Now that the scams are over and the bubble has burst, Nauru's
entire national endowment is estimated (that is, exaggerated) to be
$130 million. And there is no other economy in waiting. Unlike on
other tropical islands, tourism is nearly an impossibility. The
beaches are raked with small razorlike coral formations, making
swimming dangerous. There is no natural harbor. Even the phosphate
container ships are loaded via a cantilever-piping system that
reaches out into deep water. The work creates a huge phosphate
cloud that often hovers just offshore, a frightening industrial
phantom.
Oh, and there is one other problem-the elephant sitting in the
room, and certainly the most profound explanation for Nauru's
contemporary interest in money laundering: A century of phosphate
mining has denuded roughly 80 percent of the island.

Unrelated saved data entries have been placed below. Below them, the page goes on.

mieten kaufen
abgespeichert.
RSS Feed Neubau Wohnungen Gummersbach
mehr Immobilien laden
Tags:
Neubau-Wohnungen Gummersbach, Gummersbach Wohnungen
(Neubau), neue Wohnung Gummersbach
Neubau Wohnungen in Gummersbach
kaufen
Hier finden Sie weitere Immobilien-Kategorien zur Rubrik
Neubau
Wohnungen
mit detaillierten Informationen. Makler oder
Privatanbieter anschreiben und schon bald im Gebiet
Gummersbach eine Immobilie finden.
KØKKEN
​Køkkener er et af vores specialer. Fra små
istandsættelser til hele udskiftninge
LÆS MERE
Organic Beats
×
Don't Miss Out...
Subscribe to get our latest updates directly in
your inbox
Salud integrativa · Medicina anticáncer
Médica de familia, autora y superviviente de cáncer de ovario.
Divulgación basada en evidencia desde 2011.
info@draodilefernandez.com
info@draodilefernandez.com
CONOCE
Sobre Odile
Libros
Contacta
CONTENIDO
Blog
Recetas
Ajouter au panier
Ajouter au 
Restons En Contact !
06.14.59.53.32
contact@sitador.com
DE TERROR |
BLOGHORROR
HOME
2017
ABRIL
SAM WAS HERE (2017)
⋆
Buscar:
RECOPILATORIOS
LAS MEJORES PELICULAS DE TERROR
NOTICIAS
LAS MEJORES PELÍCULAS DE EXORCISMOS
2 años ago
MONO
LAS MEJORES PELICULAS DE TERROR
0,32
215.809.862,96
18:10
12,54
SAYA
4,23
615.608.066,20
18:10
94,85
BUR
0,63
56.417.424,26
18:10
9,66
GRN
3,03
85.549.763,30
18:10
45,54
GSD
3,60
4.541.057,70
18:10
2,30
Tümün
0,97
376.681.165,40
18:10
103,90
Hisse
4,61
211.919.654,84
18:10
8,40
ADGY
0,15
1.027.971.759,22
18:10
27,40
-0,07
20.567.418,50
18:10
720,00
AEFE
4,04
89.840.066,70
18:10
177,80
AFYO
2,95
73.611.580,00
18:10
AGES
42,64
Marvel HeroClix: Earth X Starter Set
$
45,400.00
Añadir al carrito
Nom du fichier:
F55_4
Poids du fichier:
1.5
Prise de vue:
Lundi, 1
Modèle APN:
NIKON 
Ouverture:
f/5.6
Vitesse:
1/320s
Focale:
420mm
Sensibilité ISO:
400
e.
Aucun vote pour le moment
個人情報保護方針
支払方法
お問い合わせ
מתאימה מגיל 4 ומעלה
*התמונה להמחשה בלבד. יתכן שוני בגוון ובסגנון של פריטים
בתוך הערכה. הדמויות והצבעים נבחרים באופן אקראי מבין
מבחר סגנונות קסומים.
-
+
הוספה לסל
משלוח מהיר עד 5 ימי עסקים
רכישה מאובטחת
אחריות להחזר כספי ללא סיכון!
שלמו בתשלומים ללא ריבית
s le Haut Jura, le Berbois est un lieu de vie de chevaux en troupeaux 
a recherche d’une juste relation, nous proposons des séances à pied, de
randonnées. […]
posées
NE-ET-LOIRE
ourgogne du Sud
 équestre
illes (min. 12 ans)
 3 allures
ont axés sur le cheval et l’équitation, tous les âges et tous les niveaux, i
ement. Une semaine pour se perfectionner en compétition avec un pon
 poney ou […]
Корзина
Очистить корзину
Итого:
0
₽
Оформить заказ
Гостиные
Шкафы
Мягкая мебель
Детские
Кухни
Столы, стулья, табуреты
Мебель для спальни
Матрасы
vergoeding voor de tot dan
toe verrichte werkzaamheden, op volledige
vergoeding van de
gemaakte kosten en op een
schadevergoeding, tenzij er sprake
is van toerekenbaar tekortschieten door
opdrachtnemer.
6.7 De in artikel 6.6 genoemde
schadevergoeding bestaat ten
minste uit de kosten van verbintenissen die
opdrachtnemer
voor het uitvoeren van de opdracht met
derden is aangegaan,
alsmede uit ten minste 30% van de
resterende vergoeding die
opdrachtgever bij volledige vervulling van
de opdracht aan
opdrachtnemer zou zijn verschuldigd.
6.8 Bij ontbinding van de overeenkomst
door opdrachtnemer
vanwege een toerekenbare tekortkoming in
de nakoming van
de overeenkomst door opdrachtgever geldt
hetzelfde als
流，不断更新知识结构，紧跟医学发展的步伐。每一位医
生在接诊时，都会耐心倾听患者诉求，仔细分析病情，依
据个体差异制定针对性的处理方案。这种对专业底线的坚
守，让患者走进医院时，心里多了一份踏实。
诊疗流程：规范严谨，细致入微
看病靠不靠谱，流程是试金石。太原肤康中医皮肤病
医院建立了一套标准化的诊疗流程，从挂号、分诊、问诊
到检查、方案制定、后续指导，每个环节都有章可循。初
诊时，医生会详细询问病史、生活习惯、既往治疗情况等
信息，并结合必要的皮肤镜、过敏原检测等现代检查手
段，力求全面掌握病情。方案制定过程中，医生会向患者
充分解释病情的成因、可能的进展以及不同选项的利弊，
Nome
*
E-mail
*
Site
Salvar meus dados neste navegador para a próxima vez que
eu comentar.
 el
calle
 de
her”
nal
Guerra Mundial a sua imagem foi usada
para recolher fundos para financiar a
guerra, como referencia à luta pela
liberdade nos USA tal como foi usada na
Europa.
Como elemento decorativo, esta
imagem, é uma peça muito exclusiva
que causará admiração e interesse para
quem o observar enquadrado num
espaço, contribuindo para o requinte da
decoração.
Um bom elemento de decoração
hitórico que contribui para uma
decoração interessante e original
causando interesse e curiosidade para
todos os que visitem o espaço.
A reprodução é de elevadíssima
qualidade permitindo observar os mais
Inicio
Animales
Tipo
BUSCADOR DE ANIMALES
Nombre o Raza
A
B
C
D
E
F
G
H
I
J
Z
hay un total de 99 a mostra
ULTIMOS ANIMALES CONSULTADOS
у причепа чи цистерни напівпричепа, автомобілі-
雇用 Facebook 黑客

Early one hot morning, I wandered the island's perimeter. Most
of the houses on Nauru are made of cinder blocks. The yards are
squares of talc. Everyone has a car. Trash, which is apparently too
expensive to export, is simply piled in yards. There is an
Appalachian quality here. Few yards lack a dog, a pig, or some
critter of unknown phylum.
As I walked, a car pulled over, and the driver offered me a
ride. He said his name, which I couldn't understand, but he had the
same eyes as a childhood friend of mine named Brian, so that is how
I remember him. Brian offered to take me on a tour of the
island.
For 20 minutes we drove the circumference of Nauru, stopping
once in a small store to buy the only item it had for sale:
processed white bread. The tour occurred in complete silence.
Nothing was noted or pointed out. The eerie, persistent silence of
Nauru exists because there is only one thing anyone really wants to
see, and people are loath to talk about it. Brian eventually pulled
up beside the giant factory where huge, stony clumps arrived from
the interior to be roasted and processed into refined, powdery
phosphate. 'You want to see Topside, right?' he asked, using the
local nickname for the interior of the island.
Brian turned up a dirt road. As we slipped behind the outer
scrim of trees, shrubs, and ground cover, all things green
disappeared to reveal a sight at once both terrible and
spellbinding. The road became a kind of levee laid atop a
frightening expanse of pure ruination. On we drove to the very
center of what's left of the interior mound of the atoll, where we
could see in one sweeping view the belly of the island.